A Poem to Commemorate John Sexton’s 60th Birthday

John Sexton is about to turn sixty years old;
He’s come a long ways, so let the story be told.
This tale begins in St. Paul on a farm–
With a cute little kid, full of kindness and charm.

John lived on Bernard, two kids to a bed,
A house full of boys, run by Sugar and Ted.
They worked on the farm, through rain, snow and sleet
Looking forward all day to a slice of that teat.

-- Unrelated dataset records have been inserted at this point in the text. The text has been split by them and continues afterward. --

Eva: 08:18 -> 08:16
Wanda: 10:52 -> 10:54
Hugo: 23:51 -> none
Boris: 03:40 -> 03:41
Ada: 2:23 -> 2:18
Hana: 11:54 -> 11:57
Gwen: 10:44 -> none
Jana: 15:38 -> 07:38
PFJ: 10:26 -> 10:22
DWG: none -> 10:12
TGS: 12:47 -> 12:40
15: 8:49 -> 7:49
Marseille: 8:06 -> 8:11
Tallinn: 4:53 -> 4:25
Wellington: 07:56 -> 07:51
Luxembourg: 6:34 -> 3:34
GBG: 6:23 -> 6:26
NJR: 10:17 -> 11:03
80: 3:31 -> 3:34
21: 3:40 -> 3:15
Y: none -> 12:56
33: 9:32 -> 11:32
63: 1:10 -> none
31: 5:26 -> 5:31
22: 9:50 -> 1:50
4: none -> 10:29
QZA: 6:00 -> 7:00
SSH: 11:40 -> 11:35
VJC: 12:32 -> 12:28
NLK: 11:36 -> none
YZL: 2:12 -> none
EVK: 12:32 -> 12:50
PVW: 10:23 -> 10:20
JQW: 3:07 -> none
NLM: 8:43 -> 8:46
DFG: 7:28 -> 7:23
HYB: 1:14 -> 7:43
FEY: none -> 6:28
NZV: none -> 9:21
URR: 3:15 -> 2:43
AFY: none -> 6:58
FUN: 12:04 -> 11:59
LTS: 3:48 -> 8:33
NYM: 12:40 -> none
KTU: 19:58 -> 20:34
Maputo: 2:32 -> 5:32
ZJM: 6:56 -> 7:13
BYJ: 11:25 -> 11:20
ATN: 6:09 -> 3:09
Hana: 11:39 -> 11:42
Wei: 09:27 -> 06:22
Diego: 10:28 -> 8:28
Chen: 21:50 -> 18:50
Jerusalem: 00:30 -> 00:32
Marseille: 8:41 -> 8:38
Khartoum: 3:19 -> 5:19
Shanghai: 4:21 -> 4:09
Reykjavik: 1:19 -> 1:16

Soon John went to Cretin, like many young men,
Where he learned honor and discipline and use of the pen.
Later came the army, when he volunteered to go.
Though about to be drafted—he was required to show.

After his time in Korea, that brief little stint,
John returned home and decided to print.
He went to work for his dad at the shop
And learned to run presses instead of a mop.

John in his twenties knew many young women;
He’d wine them and dine them or just take them swimmin’.
Show them the town, dance cheek to cheek,
John’s goal at this time: “A new girl each week!”

Until the day that he met a nurse named Claudette;
They both knew this was it, the minute they met.
In a very short while they decided to wed,
And a family of four now had to be fed.

John was happy with Claudette, Mike & Joe.
And the house on Summit with a lawn he could mow.
But two boys was too dull, they needed a spark,
So along came Sean, followed by Mark.

They all lived in Eagan, in the house that John built;
And the boys played outside, in the mud, sand and silt.
But with a house full of men, Claudette needed some peace,
So they asked for a girl, and along came Denise.

Having a daughter was so nice when he tried it,
That John wanted some others, and so they decided–
“We need a few more kids—we can’t settle for five”,
So Natalie & Nicole were the next to arrive.

John now, it seemed, was the father of seven.
And life was quite good, though not always heaven.
Since he loved them all deeply, through good times and bad,
He was the best father they could have ever had.

One by one the kids got older, and began to move away–
To start their own lives, and work instead of play,
But very soon the babies started to be born
And the call “grandpa” echoed through the corn.

Now John works in the house up on the hill
And toils at the computer, ‘till he’s had his fill.
He plans new projects, things to build or do
And he and Claudette travel, visiting places new.

What comes next for John?  It’s hard to tell;
But the first sixty years have sure been swell.
He’s done so much and traveled so far,
And someday he’ll finish that little green car.

So as you turn sixty John, we would just like to say,
That it’s been an adventure, every step of the way.
And so it should come as no great surprise
That we think that you’re truly the greatest of guys.

–Sean Sexton, 1993

Sadly, John passed away in 2005, after a battle with Melanoma.  We still miss him terribly, but are so grateful for the wonderful legacy of family and friends that he left behind.